Exercise aim
Please copy out every line in the records below that includes the word "arbitraje".

[Source records]
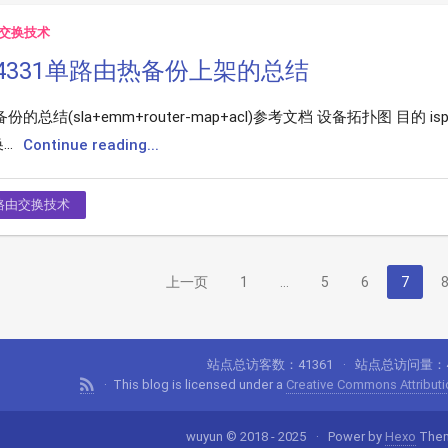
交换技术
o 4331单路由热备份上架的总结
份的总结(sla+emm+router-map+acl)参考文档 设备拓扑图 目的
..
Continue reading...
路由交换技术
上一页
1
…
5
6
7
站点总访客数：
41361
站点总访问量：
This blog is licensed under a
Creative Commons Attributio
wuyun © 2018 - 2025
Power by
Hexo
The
--
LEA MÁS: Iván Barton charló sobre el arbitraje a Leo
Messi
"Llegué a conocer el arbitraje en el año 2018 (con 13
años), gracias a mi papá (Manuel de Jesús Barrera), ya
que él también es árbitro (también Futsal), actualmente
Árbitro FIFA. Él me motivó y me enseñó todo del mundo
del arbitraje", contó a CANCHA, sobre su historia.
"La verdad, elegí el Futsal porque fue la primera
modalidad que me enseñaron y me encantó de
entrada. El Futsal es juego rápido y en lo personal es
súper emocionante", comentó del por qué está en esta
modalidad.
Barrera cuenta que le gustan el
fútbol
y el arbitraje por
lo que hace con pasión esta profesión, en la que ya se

Answer for the task
LEA MÁS: Iván Barton charló sobre el arbitraje a Leo
"Llegué a conocer el arbitraje en el año 2018 (con 13
del arbitraje", contó a CANCHA, sobre su historia.
y el arbitraje por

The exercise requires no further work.